Work order: If a record holds a picture, drop the picture and repeat everything else word for word.

==== Data ====

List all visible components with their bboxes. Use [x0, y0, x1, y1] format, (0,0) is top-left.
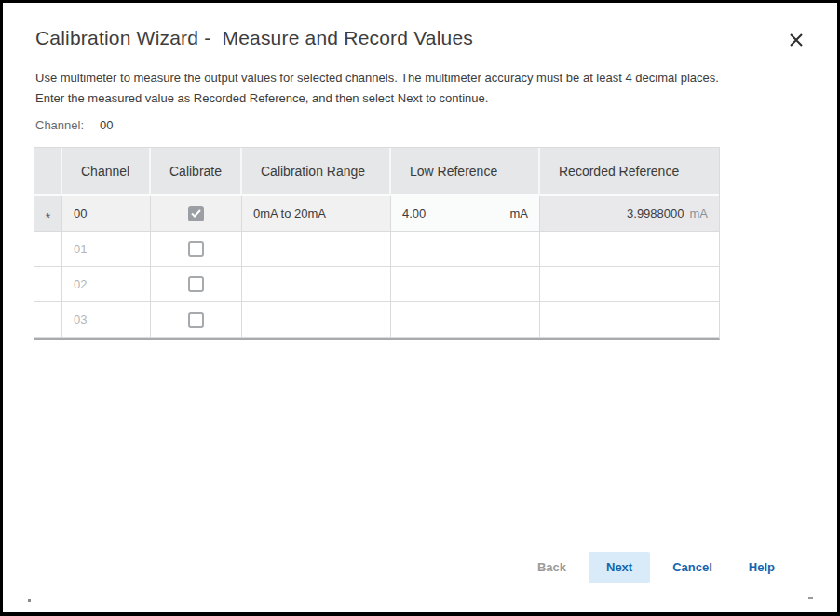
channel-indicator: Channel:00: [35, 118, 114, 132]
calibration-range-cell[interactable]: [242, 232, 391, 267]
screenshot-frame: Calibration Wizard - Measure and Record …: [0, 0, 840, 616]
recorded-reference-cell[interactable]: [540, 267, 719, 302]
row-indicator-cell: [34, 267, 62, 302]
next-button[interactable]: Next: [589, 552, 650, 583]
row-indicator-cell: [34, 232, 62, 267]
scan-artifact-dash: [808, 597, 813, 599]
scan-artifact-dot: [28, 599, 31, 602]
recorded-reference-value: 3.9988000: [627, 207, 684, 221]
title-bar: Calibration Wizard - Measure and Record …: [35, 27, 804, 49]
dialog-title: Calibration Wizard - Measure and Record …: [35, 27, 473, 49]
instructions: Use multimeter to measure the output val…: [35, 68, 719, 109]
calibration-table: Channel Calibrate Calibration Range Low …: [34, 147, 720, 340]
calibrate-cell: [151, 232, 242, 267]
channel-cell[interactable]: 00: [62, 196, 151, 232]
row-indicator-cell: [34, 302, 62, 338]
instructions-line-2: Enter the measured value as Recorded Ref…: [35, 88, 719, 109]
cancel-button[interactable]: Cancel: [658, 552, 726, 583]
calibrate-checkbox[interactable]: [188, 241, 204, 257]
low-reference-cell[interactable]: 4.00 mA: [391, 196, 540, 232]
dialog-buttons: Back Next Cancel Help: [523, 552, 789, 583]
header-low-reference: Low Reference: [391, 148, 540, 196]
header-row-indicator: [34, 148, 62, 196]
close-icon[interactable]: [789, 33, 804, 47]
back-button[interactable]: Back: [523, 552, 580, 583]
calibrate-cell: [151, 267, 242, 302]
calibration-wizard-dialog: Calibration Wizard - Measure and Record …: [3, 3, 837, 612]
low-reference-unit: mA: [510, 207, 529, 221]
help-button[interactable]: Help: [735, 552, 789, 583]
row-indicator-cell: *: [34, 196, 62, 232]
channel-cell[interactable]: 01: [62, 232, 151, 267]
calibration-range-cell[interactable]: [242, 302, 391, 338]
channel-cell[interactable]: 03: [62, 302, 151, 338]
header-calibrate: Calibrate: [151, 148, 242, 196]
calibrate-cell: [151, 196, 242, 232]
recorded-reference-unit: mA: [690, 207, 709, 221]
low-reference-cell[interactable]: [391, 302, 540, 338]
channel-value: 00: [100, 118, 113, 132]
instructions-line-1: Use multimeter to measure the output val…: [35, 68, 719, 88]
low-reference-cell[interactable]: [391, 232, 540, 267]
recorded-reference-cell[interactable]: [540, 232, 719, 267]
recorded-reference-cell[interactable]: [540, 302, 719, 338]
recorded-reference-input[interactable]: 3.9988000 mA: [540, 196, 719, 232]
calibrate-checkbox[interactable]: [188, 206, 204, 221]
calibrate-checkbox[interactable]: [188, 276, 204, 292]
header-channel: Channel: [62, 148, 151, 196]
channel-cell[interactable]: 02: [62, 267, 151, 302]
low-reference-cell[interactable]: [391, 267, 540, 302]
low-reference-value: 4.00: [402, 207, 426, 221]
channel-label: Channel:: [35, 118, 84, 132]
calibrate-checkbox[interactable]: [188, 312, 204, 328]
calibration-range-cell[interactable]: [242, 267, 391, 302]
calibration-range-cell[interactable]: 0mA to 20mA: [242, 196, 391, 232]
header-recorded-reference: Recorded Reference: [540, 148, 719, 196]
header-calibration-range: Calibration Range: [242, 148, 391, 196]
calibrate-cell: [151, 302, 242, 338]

====

Answer for the task:
List all visible components with their bboxes. Use [x0, y0, x1, y1] format, (0,0) is top-left.
channel-indicator: Channel:00: [35, 118, 114, 132]
calibration-range-cell[interactable]: [242, 232, 391, 267]
screenshot-frame: Calibration Wizard - Measure and Record …: [0, 0, 840, 616]
recorded-reference-cell[interactable]: [540, 267, 719, 302]
row-indicator-cell: [34, 267, 62, 302]
next-button[interactable]: Next: [589, 552, 650, 583]
row-indicator-cell: [34, 232, 62, 267]
scan-artifact-dash: [808, 597, 813, 599]
scan-artifact-dot: [28, 599, 31, 602]
recorded-reference-value: 3.9988000: [627, 207, 684, 221]
title-bar: Calibration Wizard - Measure and Record …: [35, 27, 804, 49]
dialog-title: Calibration Wizard - Measure and Record …: [35, 27, 473, 49]
instructions: Use multimeter to measure the output val…: [35, 68, 719, 109]
calibration-table: Channel Calibrate Calibration Range Low …: [34, 147, 720, 340]
calibrate-cell: [151, 232, 242, 267]
channel-cell[interactable]: 00: [62, 196, 151, 232]
row-indicator-cell: [34, 302, 62, 338]
instructions-line-2: Enter the measured value as Recorded Ref…: [35, 88, 719, 109]
cancel-button[interactable]: Cancel: [658, 552, 726, 583]
calibrate-checkbox[interactable]: [188, 241, 204, 257]
low-reference-cell[interactable]: 4.00 mA: [391, 196, 540, 232]
dialog-buttons: Back Next Cancel Help: [523, 552, 789, 583]
header-low-reference: Low Reference: [391, 148, 540, 196]
header-row-indicator: [34, 148, 62, 196]
close-icon[interactable]: [789, 33, 804, 47]
back-button[interactable]: Back: [523, 552, 580, 583]
calibrate-cell: [151, 267, 242, 302]
calibration-wizard-dialog: Calibration Wizard - Measure and Record …: [3, 3, 837, 612]
low-reference-unit: mA: [510, 207, 529, 221]
help-button[interactable]: Help: [735, 552, 789, 583]
row-indicator-cell: *: [34, 196, 62, 232]
channel-cell[interactable]: 01: [62, 232, 151, 267]
calibration-range-cell[interactable]: [242, 302, 391, 338]
channel-cell[interactable]: 03: [62, 302, 151, 338]
header-calibrate: Calibrate: [151, 148, 242, 196]
calibrate-cell: [151, 196, 242, 232]
recorded-reference-unit: mA: [690, 207, 709, 221]
low-reference-cell[interactable]: [391, 302, 540, 338]
channel-value: 00: [100, 118, 113, 132]
instructions-line-1: Use multimeter to measure the output val…: [35, 68, 719, 88]
low-reference-cell[interactable]: [391, 232, 540, 267]
recorded-reference-cell[interactable]: [540, 232, 719, 267]
recorded-reference-cell[interactable]: [540, 302, 719, 338]
recorded-reference-input[interactable]: 3.9988000 mA: [540, 196, 719, 232]
calibrate-checkbox[interactable]: [188, 206, 204, 221]
calibrate-checkbox[interactable]: [188, 276, 204, 292]
header-channel: Channel: [62, 148, 151, 196]
channel-cell[interactable]: 02: [62, 267, 151, 302]
low-reference-cell[interactable]: [391, 267, 540, 302]
low-reference-value: 4.00: [402, 207, 426, 221]
channel-label: Channel:: [35, 118, 84, 132]
calibrate-checkbox[interactable]: [188, 312, 204, 328]
calibration-range-cell[interactable]: [242, 267, 391, 302]
calibration-range-cell[interactable]: 0mA to 20mA: [242, 196, 391, 232]
header-recorded-reference: Recorded Reference: [540, 148, 719, 196]
header-calibration-range: Calibration Range: [242, 148, 391, 196]
calibrate-cell: [151, 302, 242, 338]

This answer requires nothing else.